HOW TO COMPLETE THIS TASK:
Output the full listing exactly as written, with no pictures in it.
Segment Start: DATA TO EXAMINE
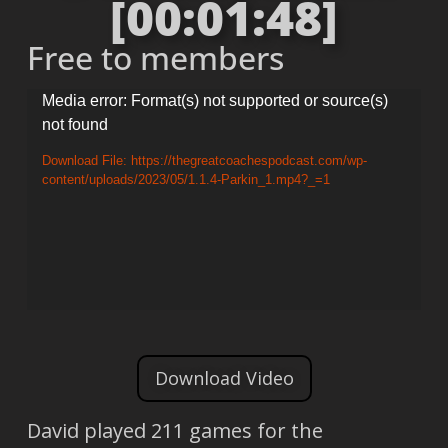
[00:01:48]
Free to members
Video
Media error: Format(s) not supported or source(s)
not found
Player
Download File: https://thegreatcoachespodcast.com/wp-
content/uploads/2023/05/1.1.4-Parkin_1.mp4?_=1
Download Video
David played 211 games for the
Segment End: DATA TO EXAMINE
TASK RESPONSE:
[00:01:48]
Free to members
Video
Media error: Format(s) not supported or source(s)
not found
Player
Download File: https://thegreatcoachespodcast.com/wp-
content/uploads/2023/05/1.1.4-Parkin_1.mp4?_=1
Download Video
David played 211 games for the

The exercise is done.